-- Opening Marker --
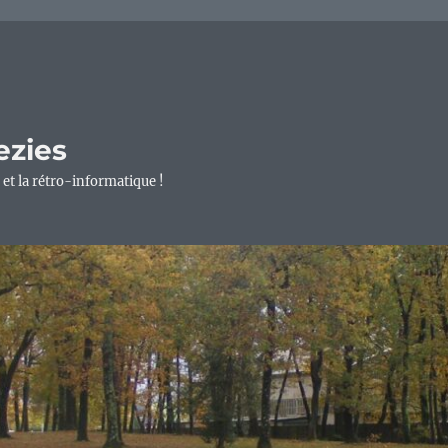
ezies
 et la rétro-informatique !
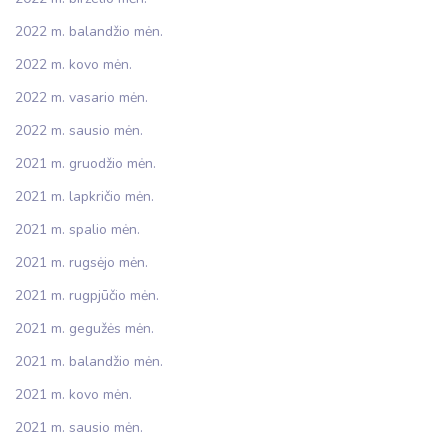
2022 m. balandžio mėn.
2022 m. kovo mėn.
2022 m. vasario mėn.
2022 m. sausio mėn.
2021 m. gruodžio mėn.
2021 m. lapkričio mėn.
2021 m. spalio mėn.
2021 m. rugsėjo mėn.
2021 m. rugpjūčio mėn.
2021 m. gegužės mėn.
2021 m. balandžio mėn.
2021 m. kovo mėn.
2021 m. sausio mėn.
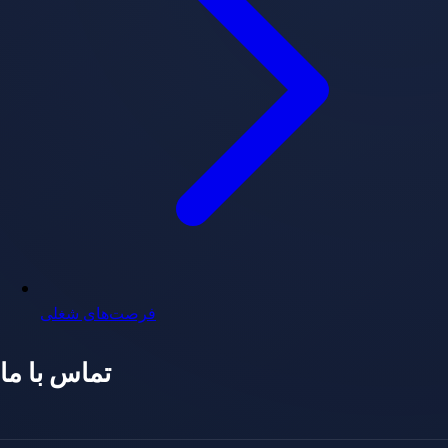
فرصت‌های شغلی
تماس با ما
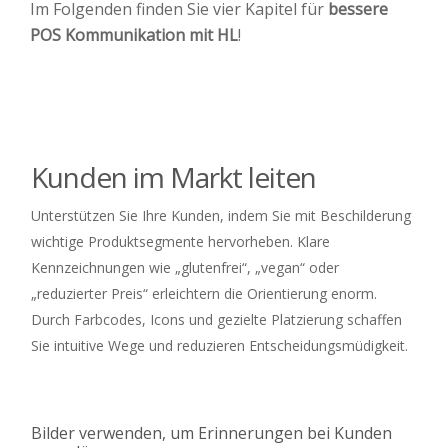
Im Folgenden finden Sie vier Kapitel für
bessere
POS Kommunikation mit HL
!
Kunden im Markt leiten
Unterstützen Sie Ihre Kunden, indem Sie mit Beschilderung
wichtige Produktsegmente hervorheben. Klare
Kennzeichnungen wie „glutenfrei“, „vegan“ oder
„reduzierter Preis“ erleichtern die Orientierung enorm.
Durch Farbcodes, Icons und gezielte Platzierung schaffen
Sie intuitive Wege und reduzieren Entscheidungsmüdigkeit.
Bilder verwenden, um Erinnerungen bei Kunden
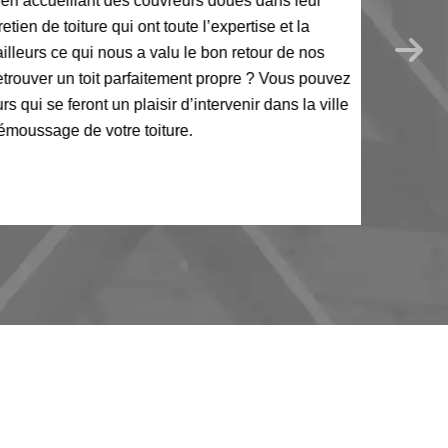
 accueillant des couvreurs doués dans leur
de toiture qui ont toute l’expertise et la
eurs ce qui nous a valu le bon retour de nos
uver un toit parfaitement propre ? Vous pouvez
 se feront un plaisir d’intervenir dans la ville
oussage de votre toiture.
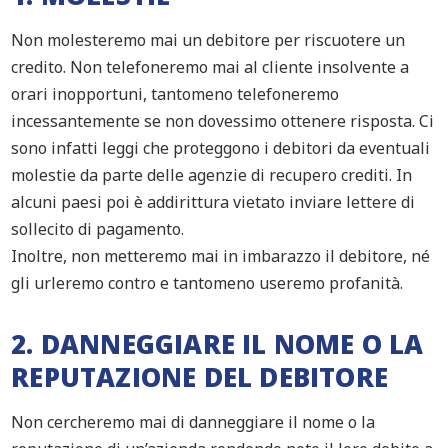
Non molesteremo mai un debitore per riscuotere un
credito. Non telefoneremo mai al cliente insolvente a
orari inopportuni, tantomeno telefoneremo
incessantemente se non dovessimo ottenere risposta. Ci
sono infatti leggi che proteggono i debitori da eventuali
molestie da parte delle agenzie di recupero crediti. In
alcuni paesi poi è addirittura vietato inviare lettere di
sollecito di pagamento.
Inoltre, non metteremo mai in imbarazzo il debitore, né
gli urleremo contro e tantomeno useremo profanità.
2. DANNEGGIARE IL NOME O LA
REPUTAZIONE DEL DEBITORE
Non cercheremo mai di danneggiare il nome o la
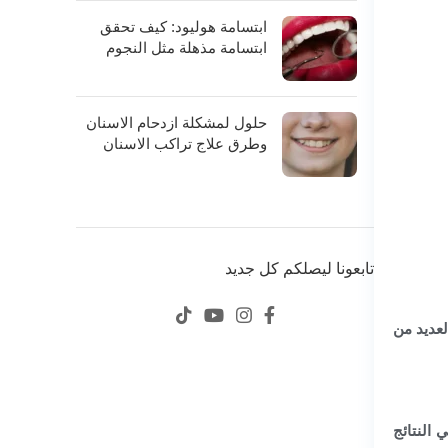
ابتسامة هوليود: كيف تحقق
ابتسامة مذهلة مثل النجوم
حلول لمشكلة ازدحام الاسنان
وطرق علاج تراكب الاسنان
تابعونا ليصلكم كل جديد
لعديد من
 النتائج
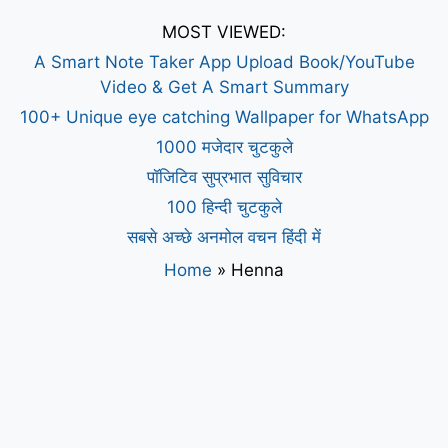
MOST VIEWED:
A Smart Note Taker App Upload Book/YouTube
Video & Get A Smart Summary
100+ Unique eye catching Wallpaper for WhatsApp
1000 मजेदार चुटकुले
पॉजिटिव सुप्रभात सुविचार
100 हिन्दी चुटकुले
सबसे अच्छे अनमोल वचन हिंदी में
Home
»
Henna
-- Closing Marker --
Your task is to retype the entries verbatim, starting with the line that holds "incessantemente se non" and stopping after the line that holds "gli urleremo contro".

Answer to this problem:
incessantemente se non dovessimo ottenere risposta. Ci
sono infatti leggi che proteggono i debitori da eventuali
molestie da parte delle agenzie di recupero crediti. In
alcuni paesi poi è addirittura vietato inviare lettere di
sollecito di pagamento.
Inoltre, non metteremo mai in imbarazzo il debitore, né
gli urleremo contro e tantomeno useremo profanità.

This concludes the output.